Infeksi virus zika penyebab demam panas pertama kali diidentifikasi pada monyet di Uganda tahun 1947. Sedangkan pada manusia pertama kali ditemukan pada tahun 1954 di Nigeria yang bahkan mewabah di Afrika, Asia Tenggara dan juga Kepulauan Pasifik. Namun sebagian besar kasus masih dalam skala kecil sehingga dianggap tidak berbahaya bagi kesehatan manusia. Persebaran virus penyebab demam ini semakin mengancam masyarakat luas sejak mewabah di benua Amerika khususnya Brazil di tahun 2015.

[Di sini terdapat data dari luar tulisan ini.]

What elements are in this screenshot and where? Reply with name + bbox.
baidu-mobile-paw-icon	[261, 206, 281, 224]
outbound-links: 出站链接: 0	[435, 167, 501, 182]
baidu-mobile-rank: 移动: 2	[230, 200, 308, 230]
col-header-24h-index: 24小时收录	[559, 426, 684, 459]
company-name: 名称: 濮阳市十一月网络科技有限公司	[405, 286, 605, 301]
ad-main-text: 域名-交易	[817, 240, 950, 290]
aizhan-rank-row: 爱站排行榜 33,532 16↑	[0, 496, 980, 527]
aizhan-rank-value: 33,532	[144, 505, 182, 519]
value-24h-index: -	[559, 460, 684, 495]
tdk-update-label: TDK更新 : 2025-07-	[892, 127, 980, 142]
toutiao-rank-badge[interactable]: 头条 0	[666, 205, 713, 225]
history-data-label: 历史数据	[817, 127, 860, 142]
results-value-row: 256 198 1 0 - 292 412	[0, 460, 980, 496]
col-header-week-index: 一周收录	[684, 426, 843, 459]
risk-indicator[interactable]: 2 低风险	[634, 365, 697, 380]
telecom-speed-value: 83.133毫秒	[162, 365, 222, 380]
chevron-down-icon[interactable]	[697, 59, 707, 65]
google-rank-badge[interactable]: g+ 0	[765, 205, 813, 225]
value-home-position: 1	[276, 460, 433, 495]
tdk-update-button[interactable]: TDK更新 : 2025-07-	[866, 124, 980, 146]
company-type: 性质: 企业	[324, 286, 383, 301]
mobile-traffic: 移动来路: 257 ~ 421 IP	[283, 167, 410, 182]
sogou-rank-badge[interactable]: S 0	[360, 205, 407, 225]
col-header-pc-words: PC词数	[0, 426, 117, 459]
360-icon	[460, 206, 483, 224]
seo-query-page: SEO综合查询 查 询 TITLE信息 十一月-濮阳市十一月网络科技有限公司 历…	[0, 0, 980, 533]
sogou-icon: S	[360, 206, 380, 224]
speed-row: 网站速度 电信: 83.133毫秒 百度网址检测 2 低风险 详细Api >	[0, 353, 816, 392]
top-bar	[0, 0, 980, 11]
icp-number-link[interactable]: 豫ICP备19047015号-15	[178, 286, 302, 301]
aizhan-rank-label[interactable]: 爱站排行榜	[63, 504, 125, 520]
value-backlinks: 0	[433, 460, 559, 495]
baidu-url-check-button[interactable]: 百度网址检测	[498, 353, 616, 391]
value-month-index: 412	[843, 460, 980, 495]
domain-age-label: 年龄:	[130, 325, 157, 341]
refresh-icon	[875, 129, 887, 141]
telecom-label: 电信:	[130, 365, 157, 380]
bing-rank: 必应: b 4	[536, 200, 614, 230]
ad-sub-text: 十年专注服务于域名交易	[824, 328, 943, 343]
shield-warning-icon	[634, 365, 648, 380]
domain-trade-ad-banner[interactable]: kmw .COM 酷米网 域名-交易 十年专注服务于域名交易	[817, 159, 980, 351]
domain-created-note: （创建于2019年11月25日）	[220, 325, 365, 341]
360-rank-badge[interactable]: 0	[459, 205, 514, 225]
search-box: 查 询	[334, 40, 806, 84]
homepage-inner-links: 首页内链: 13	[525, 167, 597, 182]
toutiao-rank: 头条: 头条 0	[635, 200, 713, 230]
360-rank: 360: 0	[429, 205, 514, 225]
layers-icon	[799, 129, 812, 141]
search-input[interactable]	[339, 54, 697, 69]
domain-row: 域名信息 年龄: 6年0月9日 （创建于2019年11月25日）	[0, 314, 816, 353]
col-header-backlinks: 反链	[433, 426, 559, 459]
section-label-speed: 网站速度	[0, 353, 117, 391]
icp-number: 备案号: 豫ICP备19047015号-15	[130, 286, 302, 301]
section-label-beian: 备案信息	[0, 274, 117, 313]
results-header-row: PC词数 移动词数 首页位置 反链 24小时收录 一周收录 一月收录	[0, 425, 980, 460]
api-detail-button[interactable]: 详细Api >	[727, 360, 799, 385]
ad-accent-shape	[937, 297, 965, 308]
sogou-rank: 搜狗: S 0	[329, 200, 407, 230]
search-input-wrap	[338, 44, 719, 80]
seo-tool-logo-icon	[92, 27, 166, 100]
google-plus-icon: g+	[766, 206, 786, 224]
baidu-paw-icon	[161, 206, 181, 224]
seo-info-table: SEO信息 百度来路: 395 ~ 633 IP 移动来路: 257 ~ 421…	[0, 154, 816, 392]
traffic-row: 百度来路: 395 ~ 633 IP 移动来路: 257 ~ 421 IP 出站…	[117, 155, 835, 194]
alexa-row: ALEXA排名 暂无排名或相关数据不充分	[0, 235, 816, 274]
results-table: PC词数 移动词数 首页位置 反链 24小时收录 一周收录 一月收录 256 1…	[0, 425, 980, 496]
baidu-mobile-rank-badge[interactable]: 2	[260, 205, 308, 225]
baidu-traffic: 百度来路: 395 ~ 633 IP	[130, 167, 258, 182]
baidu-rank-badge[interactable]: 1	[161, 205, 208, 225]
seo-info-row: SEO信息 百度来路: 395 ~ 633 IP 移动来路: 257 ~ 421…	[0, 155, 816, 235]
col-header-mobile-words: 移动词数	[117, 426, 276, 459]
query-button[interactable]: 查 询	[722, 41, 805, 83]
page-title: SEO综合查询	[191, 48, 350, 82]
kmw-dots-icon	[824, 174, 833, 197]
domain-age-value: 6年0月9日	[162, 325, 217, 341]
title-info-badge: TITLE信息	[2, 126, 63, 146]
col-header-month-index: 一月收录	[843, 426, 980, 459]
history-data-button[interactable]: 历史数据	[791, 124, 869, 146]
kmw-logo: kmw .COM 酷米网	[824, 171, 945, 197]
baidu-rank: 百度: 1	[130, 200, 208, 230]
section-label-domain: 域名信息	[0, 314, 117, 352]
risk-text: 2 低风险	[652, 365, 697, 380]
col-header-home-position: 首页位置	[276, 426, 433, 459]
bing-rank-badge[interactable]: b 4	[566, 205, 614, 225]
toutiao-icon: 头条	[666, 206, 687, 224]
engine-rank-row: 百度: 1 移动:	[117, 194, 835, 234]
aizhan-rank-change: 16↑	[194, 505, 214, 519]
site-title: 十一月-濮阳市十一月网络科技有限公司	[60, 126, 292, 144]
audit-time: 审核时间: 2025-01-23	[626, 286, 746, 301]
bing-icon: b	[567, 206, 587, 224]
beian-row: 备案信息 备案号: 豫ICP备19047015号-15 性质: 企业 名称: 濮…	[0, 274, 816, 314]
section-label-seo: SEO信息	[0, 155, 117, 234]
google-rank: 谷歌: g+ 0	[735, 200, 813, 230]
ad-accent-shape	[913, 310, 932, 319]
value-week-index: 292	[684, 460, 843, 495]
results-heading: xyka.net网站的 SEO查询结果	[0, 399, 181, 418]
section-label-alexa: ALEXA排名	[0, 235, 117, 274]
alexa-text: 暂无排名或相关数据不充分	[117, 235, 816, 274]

Nyamuk yang juga menyebabkan demam berdarah dengue ini akan aktif di siang hari serta bisa hidup di dalam atau luar ruangan. Ketika nyamuk Aedes Aegypti mengidap darah manusia yang sudah terpapar virus, maka nyamuk akan menularkan virus tersebut ke orang yang mereka hisap selanjutnya. Dari hasil penelitian juga dibuktikan jika virus ini juga bisa ditularkan lewat hubungan seksual dan juga transfusi darah serta bisa ditularkan dari ibu ke anak ketika hamil. 

Diagnosis Virus Zika

Langkah pertama untuk diagnosis virus penyebab demam disertai sakit kepala ini dilakukan dengan memberikan riwayat medis serta perjalanan pada dokter termasuk juga informasi bersifat pribadi seperti aktivitas seksual yang dilakukan bersama pasangan. Untuk memastikan diagnosis dari gejala yang terjadi, maka dokter akan merekomendasikan pasien untuk tes darah untuk deteksi asam nukleat virus, isolasi virus serta uji serologis. Selain tes darah, tes urine dan air liur akan dilakukan di hari ke-3 hingga hari ke-5 jika gejala masih terjadi. Dari hasil tes darah yang dilakukan pada ibu hamil, maka tim medis nantinya akan melakukan beberapa hal, seperti:

  • Deteksi microcephaly serta gangguan otak lewat tes USG.
  • Mengambil sampel cairan ketuban sekaligus memeriksa rahim memakai jarum yang memiliki rongga.